- Opening Delimiter -

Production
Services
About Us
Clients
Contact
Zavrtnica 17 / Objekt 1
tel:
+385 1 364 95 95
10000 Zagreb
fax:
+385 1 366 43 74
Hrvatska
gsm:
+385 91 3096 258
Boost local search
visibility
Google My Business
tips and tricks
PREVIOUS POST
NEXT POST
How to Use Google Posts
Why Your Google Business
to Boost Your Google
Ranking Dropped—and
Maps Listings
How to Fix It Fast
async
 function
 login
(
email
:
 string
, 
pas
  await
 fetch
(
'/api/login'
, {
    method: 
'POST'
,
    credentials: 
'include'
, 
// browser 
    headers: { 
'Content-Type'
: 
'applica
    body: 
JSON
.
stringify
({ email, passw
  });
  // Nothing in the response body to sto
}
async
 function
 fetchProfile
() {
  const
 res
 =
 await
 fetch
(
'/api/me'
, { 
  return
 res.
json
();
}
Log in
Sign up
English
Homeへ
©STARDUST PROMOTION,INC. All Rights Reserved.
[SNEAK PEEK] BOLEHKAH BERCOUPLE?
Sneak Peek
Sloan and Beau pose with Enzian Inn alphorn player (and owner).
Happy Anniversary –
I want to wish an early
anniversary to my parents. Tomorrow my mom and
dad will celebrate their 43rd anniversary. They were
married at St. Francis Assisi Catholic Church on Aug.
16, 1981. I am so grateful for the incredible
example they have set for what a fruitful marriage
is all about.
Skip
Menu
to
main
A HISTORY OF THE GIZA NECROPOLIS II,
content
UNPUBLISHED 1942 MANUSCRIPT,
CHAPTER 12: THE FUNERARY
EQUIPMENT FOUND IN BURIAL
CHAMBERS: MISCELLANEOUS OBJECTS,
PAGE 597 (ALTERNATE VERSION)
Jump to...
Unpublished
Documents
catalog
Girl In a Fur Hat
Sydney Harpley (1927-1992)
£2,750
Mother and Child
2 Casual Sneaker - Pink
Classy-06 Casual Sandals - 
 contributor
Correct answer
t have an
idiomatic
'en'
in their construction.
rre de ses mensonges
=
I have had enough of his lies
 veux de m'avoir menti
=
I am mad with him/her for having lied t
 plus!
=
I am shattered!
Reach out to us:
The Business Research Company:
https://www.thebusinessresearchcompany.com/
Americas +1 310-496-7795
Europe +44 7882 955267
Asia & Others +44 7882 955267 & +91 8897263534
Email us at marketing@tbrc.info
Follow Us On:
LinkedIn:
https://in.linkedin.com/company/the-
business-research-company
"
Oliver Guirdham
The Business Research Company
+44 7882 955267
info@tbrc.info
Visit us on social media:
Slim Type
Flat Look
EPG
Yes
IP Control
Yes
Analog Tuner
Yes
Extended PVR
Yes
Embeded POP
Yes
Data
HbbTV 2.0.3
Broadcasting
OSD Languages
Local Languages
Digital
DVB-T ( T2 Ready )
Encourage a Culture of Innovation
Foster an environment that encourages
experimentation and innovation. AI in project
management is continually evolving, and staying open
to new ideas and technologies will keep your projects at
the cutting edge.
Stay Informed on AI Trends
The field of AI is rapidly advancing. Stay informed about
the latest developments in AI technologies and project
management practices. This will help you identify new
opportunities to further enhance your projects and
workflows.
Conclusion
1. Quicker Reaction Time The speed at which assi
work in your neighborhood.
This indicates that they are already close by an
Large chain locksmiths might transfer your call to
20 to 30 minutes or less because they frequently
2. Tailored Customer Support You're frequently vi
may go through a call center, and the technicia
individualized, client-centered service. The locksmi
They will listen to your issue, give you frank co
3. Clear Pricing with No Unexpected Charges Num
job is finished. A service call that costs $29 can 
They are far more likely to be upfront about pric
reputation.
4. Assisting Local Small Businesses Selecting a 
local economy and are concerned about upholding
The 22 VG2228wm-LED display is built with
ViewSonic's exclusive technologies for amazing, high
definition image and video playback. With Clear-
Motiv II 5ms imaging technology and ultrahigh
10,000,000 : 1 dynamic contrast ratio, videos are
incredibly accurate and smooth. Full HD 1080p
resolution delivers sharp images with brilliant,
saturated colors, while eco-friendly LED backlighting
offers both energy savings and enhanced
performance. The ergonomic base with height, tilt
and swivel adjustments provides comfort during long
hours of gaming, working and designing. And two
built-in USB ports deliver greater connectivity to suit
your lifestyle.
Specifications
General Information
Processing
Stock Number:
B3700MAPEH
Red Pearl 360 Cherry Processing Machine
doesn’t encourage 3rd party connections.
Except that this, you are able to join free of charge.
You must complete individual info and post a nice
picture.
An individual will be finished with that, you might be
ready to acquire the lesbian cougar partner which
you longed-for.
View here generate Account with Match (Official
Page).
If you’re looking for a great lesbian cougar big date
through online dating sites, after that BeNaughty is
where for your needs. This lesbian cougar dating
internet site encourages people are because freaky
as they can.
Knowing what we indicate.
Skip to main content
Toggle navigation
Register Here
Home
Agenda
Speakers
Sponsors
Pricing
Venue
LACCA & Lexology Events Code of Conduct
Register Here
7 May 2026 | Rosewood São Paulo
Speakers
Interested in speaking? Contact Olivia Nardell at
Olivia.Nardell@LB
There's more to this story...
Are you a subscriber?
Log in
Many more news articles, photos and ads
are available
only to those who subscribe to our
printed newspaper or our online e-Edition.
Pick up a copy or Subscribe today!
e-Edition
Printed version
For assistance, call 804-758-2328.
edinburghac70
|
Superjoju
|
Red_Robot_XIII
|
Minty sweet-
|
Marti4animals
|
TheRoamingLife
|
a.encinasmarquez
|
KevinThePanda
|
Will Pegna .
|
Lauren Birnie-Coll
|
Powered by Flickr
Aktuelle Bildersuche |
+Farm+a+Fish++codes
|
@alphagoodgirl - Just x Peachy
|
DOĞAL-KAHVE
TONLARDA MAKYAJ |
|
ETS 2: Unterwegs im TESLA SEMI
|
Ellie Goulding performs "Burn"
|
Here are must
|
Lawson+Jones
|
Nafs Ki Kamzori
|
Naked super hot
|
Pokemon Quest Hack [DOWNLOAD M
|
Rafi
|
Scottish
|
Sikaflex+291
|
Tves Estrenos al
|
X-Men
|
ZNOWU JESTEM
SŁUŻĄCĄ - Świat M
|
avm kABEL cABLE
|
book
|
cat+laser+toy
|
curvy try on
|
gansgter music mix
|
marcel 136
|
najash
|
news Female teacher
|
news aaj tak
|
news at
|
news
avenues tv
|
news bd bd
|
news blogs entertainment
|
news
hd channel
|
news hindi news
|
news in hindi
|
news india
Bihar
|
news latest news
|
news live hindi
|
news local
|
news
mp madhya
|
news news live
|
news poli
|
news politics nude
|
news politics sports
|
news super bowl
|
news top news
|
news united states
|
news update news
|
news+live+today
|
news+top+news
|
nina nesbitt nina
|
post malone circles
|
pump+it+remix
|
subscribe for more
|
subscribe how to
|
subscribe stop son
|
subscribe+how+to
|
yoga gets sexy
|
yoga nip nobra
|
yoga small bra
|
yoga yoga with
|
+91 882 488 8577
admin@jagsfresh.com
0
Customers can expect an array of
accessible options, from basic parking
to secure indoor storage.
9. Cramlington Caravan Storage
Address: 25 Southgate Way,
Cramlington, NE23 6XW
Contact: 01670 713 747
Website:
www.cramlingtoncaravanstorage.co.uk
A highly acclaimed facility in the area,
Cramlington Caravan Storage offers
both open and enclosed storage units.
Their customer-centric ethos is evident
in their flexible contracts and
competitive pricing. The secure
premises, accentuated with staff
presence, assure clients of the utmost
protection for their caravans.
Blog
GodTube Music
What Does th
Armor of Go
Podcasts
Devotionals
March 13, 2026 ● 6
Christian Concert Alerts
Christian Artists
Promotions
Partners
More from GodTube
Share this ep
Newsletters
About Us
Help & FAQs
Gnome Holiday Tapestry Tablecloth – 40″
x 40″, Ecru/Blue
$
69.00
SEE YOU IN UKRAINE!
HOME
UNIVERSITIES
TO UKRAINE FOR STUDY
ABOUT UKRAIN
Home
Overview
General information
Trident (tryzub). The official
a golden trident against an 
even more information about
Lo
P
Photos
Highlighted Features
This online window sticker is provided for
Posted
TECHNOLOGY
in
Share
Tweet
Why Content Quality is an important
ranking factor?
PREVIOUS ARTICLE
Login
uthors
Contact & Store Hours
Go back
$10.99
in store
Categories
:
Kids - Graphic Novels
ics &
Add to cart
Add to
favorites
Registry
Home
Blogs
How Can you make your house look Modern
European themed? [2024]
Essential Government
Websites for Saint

- Closing Delimiter -

▶ _What you need to do_
Look for the word "Nardell" in the data, then return every line that contains it.

▶ _Answer to this task_
Interested in speaking? Contact Olivia Nardell at
Olivia.Nardell@LB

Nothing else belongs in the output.